Harishchandra Dubey; Dimitra Emmanouilidou; Ivan Tashev

CURE Dataset: Ladder Networks for Audio Event Classification

Harishchandra Dubey ,
Dimitra Emmanouilidou ,
Ivan Tashev

2019 IEEE Pacific Rim Conference on Communications, Computers and Signal Processing (PacRim) | August 2019

Published by IEEE

Download BibTex

Audio event classiﬁcation is an important task for several applications such as surveillance, audio, video and multimedia retrieval etc. There are approximately 340 million people with hearing loss who can’t perceive events happening around them. This paper establishes the CURE dataset which contains curated set of speciﬁc audio events most relevant for people with hearing loss. It is formatted as 5 sec sound recordings derived from the Freesound project. We propose a ladder network based audio event classiﬁer. We adopted the state-of-the-art convolutional neural network (CNN) embeddings as audio features for this task. We start with signal and feature normalization that aims to reduce the mismatch between different recordings scenarios. Initially, a CNN is trained on weakly labeled Audioset data. Next, the pre-trained model is adopted as feature extractor for proposed CURE corpus. We also explore the performance of extreme learning machine (ELM) and use support vector machine (SVM) as baseline classiﬁer. As a second evaluation set we incorporate ESC-50. Results and discussions validate the superiority of Ladder network over ELM and SVM classiﬁer in terms of robustness and increased classiﬁcation accuracy.

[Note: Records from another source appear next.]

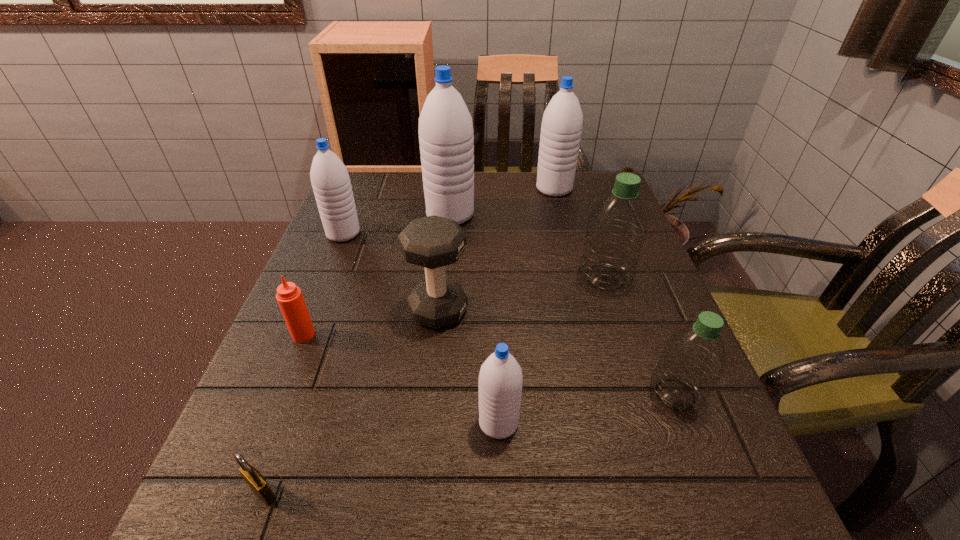 The width and height of the screenshot is (960, 540). Find the location of `the fourth object from right to left`. the fourth object from right to left is located at coordinates (500, 379).

Identify the location of the nearest blue water bottle. (500, 379).

I want to click on Tabasco sauce, so click(x=289, y=297).

Identify the location of brass padlock. The image size is (960, 540). (254, 479).

This screenshot has width=960, height=540. Find the location of `the nearest object`. the nearest object is located at coordinates (254, 479).

The height and width of the screenshot is (540, 960). What are the coordinates of `blank space located on the back of the second water bottle from left to right` in the screenshot? It's located at coord(453,187).

Locate an element on the screen. The image size is (960, 540). vacant space positioned on the front of the rightmost blue water bottle is located at coordinates (562, 217).

Where is `free space located on the back of the leftmost blue water bottle`? free space located on the back of the leftmost blue water bottle is located at coordinates (356, 203).

The image size is (960, 540). Find the location of `blank space located 0.370m on the front of the farther green water bottle`. blank space located 0.370m on the front of the farther green water bottle is located at coordinates (669, 475).

Locate an element on the screen. The width and height of the screenshot is (960, 540). blank area located 0.120m on the left of the dumbbell is located at coordinates (348, 311).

The deep CNN architecture in the vanilla transfer learning pipeline. Audio embeddings were extracted from layer FC1 of the network, trained on out-domain data. Layers CC1…CC5 are double convolutional layers and C6 is a single convolutional layer. FC1 layer includes batch normalization and ReLu activation while FC2 has sigmoid activation. The global pooling layer averages segment-level embeddings to utterance-level. The soft-max layer outputs a node per labeled class.

Illustration of a two-layer LadderNet, where x and x^ are input and reconstructed embeddings, y is the output label, and y~ the output of the noisy encoder, injected by Gaussian noise N (0, σ^2). Decoder paths are characterized by denoising functions g(.)and denoising costs Cd(.) at each layer.

Effect of feature-based normalization on weighted classification accuracy on ESC-50 and proposed SEDSET audio data. Notice the robustness of LadderNet and SVM models against feature normalization, while underlying that SVM performance varied highly during parameter optimization. In the left panel, ELM appears poor in learning the representation without proper normalization of the input data, while LadderNet is slightly affected by it potentially by mismatches between train and test data.